‘I suppose you have some friends?’ he continued hastily, to cover Eleanor’s confusion. ‘It’s a poor world that won’t stand one good friend.’

‘Yes, we have one,’ replied Eleanor, her face lighting up with a tender glow—‘a good friend. You have heard of Jasper Felix the author? He is far the best friend we have.’

‘Heard of Felix! I should think I have. Read every one of his books. I am glad to hear of his befriending you. I knew the man who writes as he does must have a noble heart.’

‘He has. What we should have done without his assistance, I shudder to contemplate. I honestly believe that not one of my husband’s literary efforts would have been accepted, had it not been for him.’
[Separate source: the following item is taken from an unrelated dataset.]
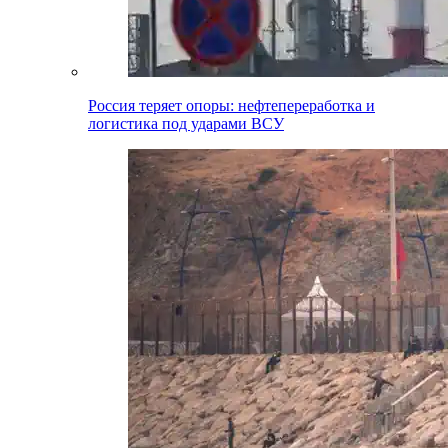
Россия теряет опоры: нефтепереработка и
логистика под ударами ВСУ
‘I can’t help thinking, Nelly, that there is a providence in these things, and I feel that better days are in store for you. Anyway, it won’t be my fault if it is not so. I have a presentiment that things will come out all right in the end, and I fancy that your uncle’s fortune is hidden away somewhere; and if it is hidden away, it must be, I cannot help thinking, for your benefit.’

‘Don’t count upon it, Mr Carver,’ said Eleanor calmly. ‘I look upon the money as gone.’
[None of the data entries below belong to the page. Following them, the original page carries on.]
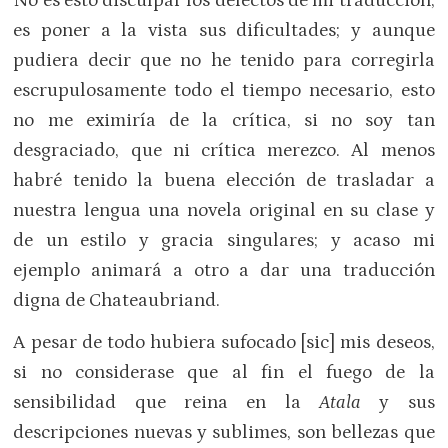
No es esto disculpar los defectos de mi traducción,
es poner a la vista sus dificultades; y aunque
pudiera decir que no he tenido para corregirla
escrupulosamente todo el tiempo necesario, esto
no me eximiría de la crítica, si no soy tan
desgraciado, que ni crítica merezco. Al menos
habré tenido la buena elección de trasladar a
nuestra lengua una novela original en su clase y
de un estilo y gracia singulares; y acaso mi
ejemplo animará a otro a dar una traducción
digna de Chateaubriand.
A pesar de todo hubiera sufocado [sic] mis deseos,
si no considerase que al fin el fuego de la
sensibilidad que reina en la
Atala
y sus
descripciones nuevas y sublimes, son bellezas que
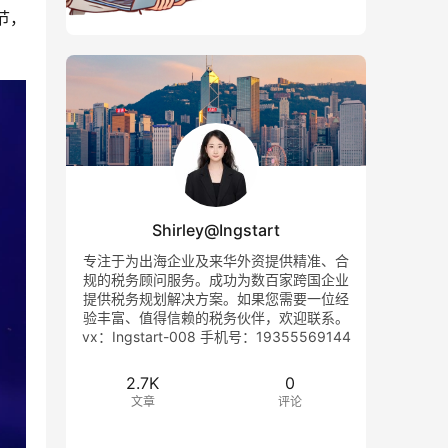
节，
Shirley@Ingstart
专注于为出海企业及来华外资提供精准、合
规的税务顾问服务。成功为数百家跨国企业
提供税务规划解决方案。如果您需要一位经
验丰富、值得信赖的税务伙伴，欢迎联系。
vx：Ingstart-008 手机号：19355569144
2.7K
0
文章
评论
‘Nonsense!’ said that gentleman cheerfully; ‘while there is life there is hope. I begin to feel that I am playing a leading character in a romance; I do, indeed! Firstly, your uncle dies, and his fortune is lost; secondly, you disappear; and at the very moment I am longing—literally longing—to see you, you turn up. Now, all that remains is to find the hidden treasure, and to be happy ever afterwards, like the people in a fairy tale.’

‘Always enthusiastic,’ laughed Eleanor. ‘All we have to do is to discover a mystic clue to a buried chest of diamonds, only we lack the clue.’
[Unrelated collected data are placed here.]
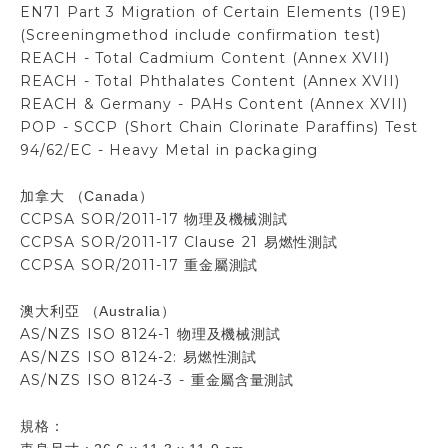
EN71 Part 3 Migration of Certain Elements (19E)
(Screeningmethod include confirmation test)
REACH - Total Cadmium Content (Annex XVII)
REACH - Total Phthalates Content (Annex XVII)
REACH & Germany - PAHs Content (Annex XVII)
POP - SCCP (Short Chain Clorinate Paraffins) Test
94/62/EC - Heavy Metal in packaging
加拿大
（
）
Canada
CCPSA SOR/2011-17
物理及機械測試
CCPSA SOR/2011-17 Clause 21
易燃性測試
CCPSA SOR/2011-17
重金屬測試
澳大利亞
（
）
Australia
AS/NZS ISO 8124-1
物理及機械測試
AS/NZS ISO 8124-2:
易燃性測試
AS/NZS ISO 8124-3 -
重金屬含量測試
規格：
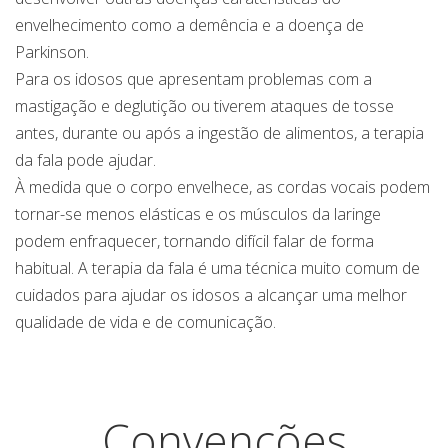
envelhecimento como a demência e a doença de
Parkinson.
Para os idosos que apresentam problemas com a
mastigação e deglutição ou tiverem ataques de tosse
antes, durante ou após a ingestão de alimentos, a terapia
da fala pode ajudar.
À medida que o corpo envelhece, as cordas vocais podem
tornar-se menos elásticas e os músculos da laringe
podem enfraquecer, tornando difícil falar de forma
habitual. A terapia da fala é uma técnica muito comum de
cuidados para ajudar os idosos a alcançar uma melhor
qualidade de vida e de comunicação.
Convenções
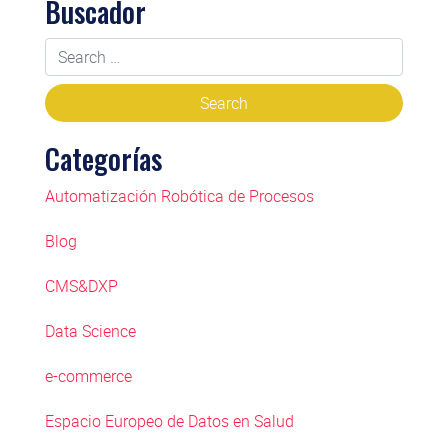
Buscador
Categorías
Automatización Robótica de Procesos
Blog
CMS&DXP
Data Science
e-commerce
Espacio Europeo de Datos en Salud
‘’Pon my word, my dear, do you know I really think you have hit it?’ replied Mr Carver with great solemnity. ‘Now, at the time you left Eastwood, your companion Margaret was in the house; and after your uncle’s death, she disappeared. From a little hint Miss Wakefield dropped to me, your old friend was in the sickroom alone with your uncle the day he died.’

‘Alone? and then disappeared,’ said Eleanor, all trace of apathy gone, and her eyes shining with interest.